Saved entries
= = = = = = =

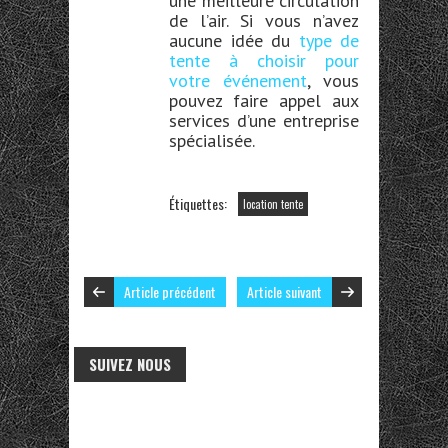
une meilleure circulation
de l’air. Si vous n’avez
aucune idée du
type de
tente à choisir pour
votre événement
, vous
pouvez faire appel aux
services d’une
entreprise
spécialisée
.
Étiquettes:
location tente
Article précédent
Article suivant
SUIVEZ NOUS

= = = = = = =

-- PROBLEM TO SOLVE --
Write every line above again exactly, but leave the pictures out.

-- EXERCISE RESPONSE --
une meilleure circulation
de l’air. Si vous n’avez
aucune idée du
type de
tente à choisir pour
votre événement
, vous
pouvez faire appel aux
services d’une
entreprise
spécialisée
.
Étiquettes:
location tente
Article précédent
Article suivant
SUIVEZ NOUS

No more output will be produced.